Wenn Problemlöser an Lösungen zweifeln

Obwohl ich mich selbst seit Jahren als Problemlöser bezeichne, ist diese Beschreibung nicht besonders, denn wir sind alle Problemlöser.

Zweifel an Lösungen für Probleme sind nicht nur vollkommen natürlich, sondern in den meisten Fällen auch gesund, da diese Zweifel als Schutz vor übertriebenen oder unrealistischen Erwartungen dienen, wenn die Lösung keine 100-prozentige Gewissheit bietet.

Gleichzeitig bedeutet das: Je mehr Probleme man lösen muss, desto mehr Zweifel sammeln sich an.

Eine Möglichkeit, die Auswirkungen von Zweifeln zu minimieren, besteht darin, einen Schritt zurückzutreten.

Zurückzutreten bedeutet hier, Abstand zu nehmen, und wenn es nur für eine kurze Zeit ist.

Sich vom Problem selbst, von der Lösung oder von den Folgen von Entscheidungen oder Handlungen zu distanzieren.

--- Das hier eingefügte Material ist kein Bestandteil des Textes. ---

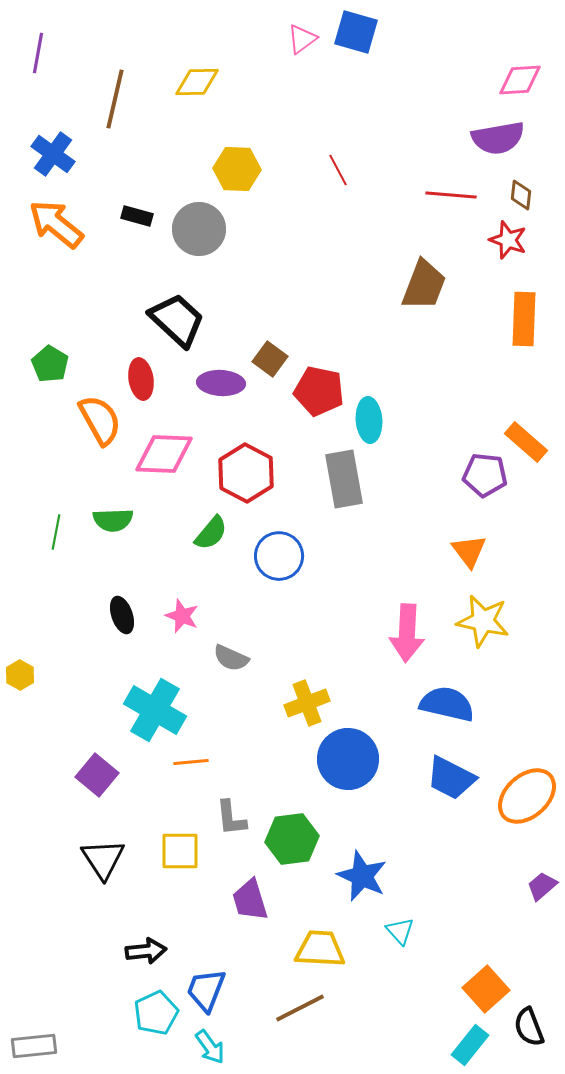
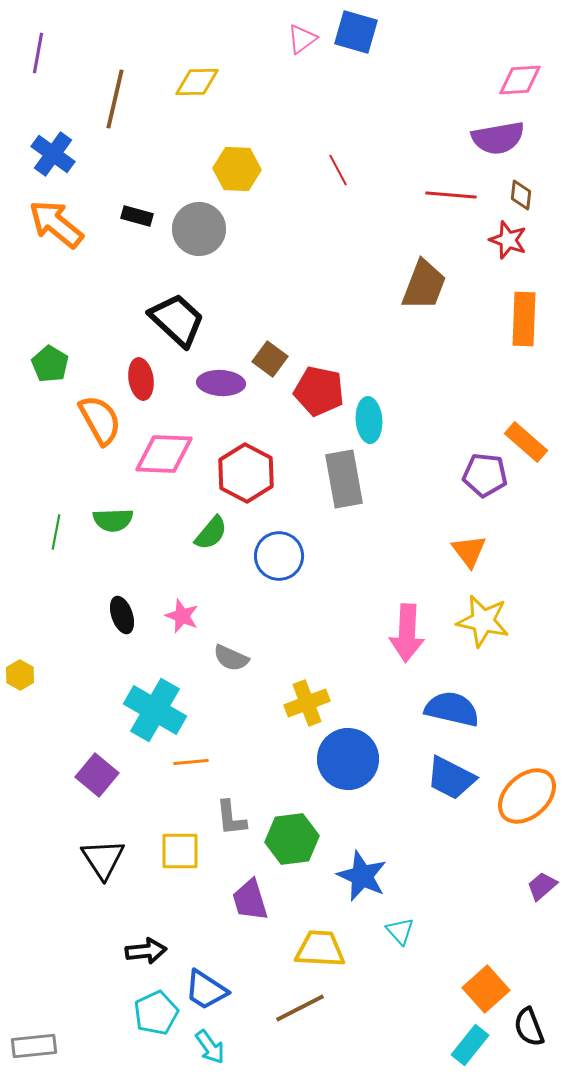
blue semicircle at (447, 704): moved 5 px right, 5 px down
blue trapezoid at (206, 990): rotated 78 degrees counterclockwise
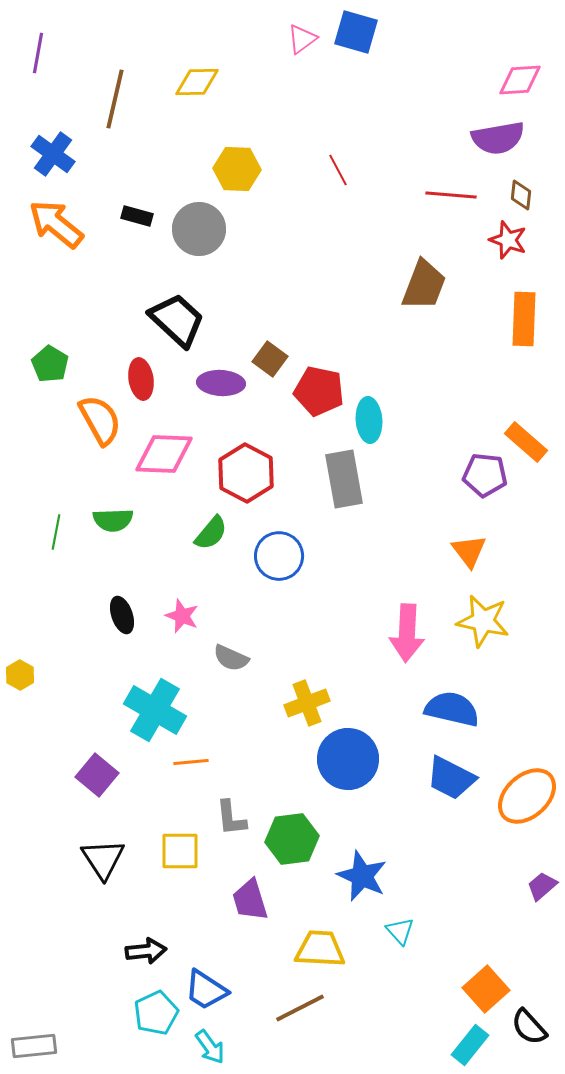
black semicircle at (529, 1027): rotated 21 degrees counterclockwise
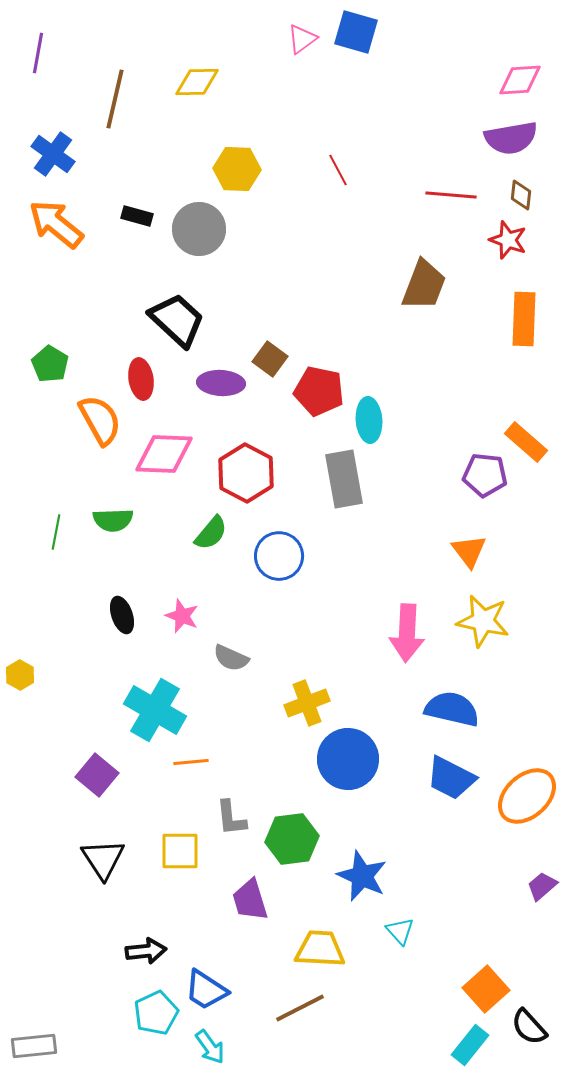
purple semicircle at (498, 138): moved 13 px right
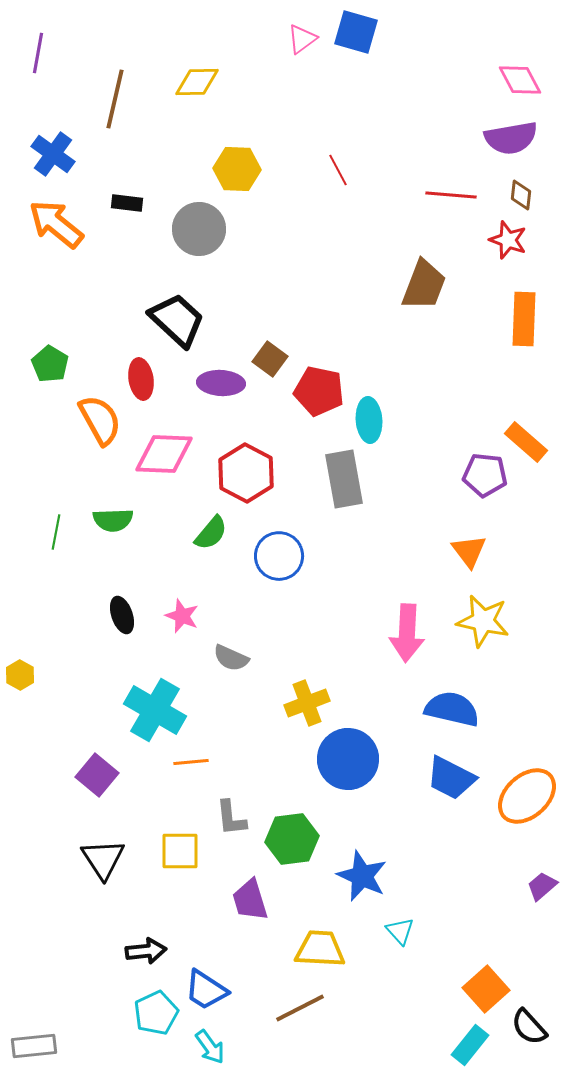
pink diamond at (520, 80): rotated 66 degrees clockwise
black rectangle at (137, 216): moved 10 px left, 13 px up; rotated 8 degrees counterclockwise
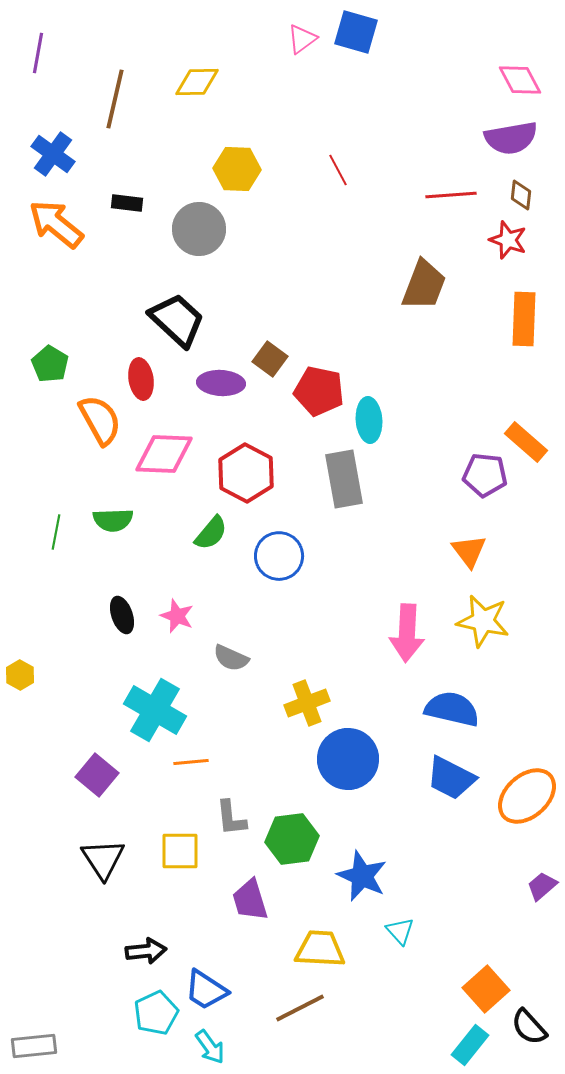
red line at (451, 195): rotated 9 degrees counterclockwise
pink star at (182, 616): moved 5 px left
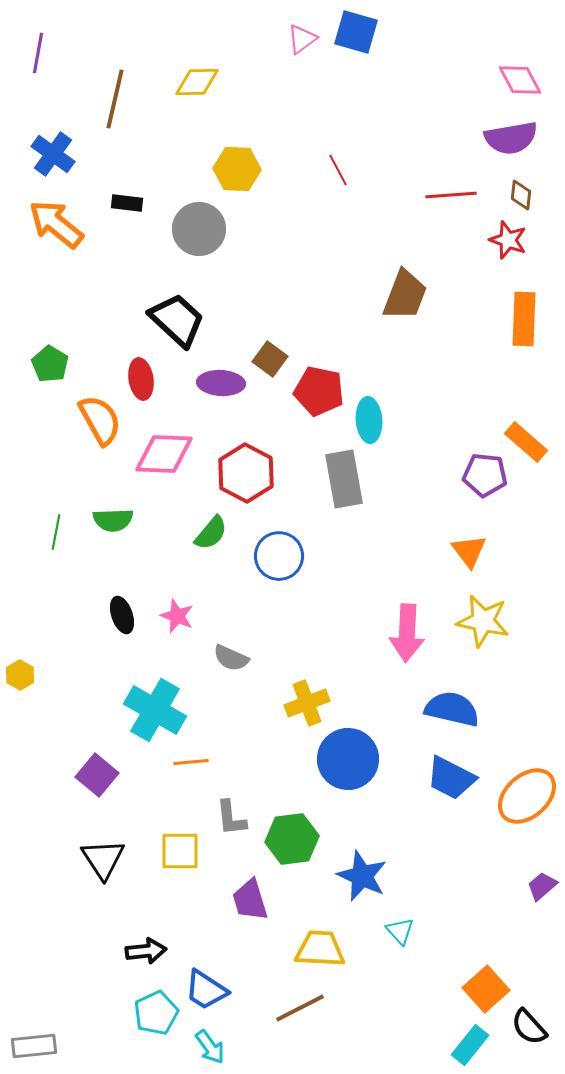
brown trapezoid at (424, 285): moved 19 px left, 10 px down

Natürlich ist das einfacher gesagt als getan, aber die Richtung stimmt und die Auswirkungen des vorübergehenden Abstands sind nicht zu unterschätzen.

Es ist ganz normal, Zweifel zu haben, und wenn wir gelegentlich einmal Abstand von allem gewinnen, können wir unseren Geist ausruhen lassen und unsere Fähigkeiten zur Problemlösung auffrischen – schließlich sind wir alle Problemlöser.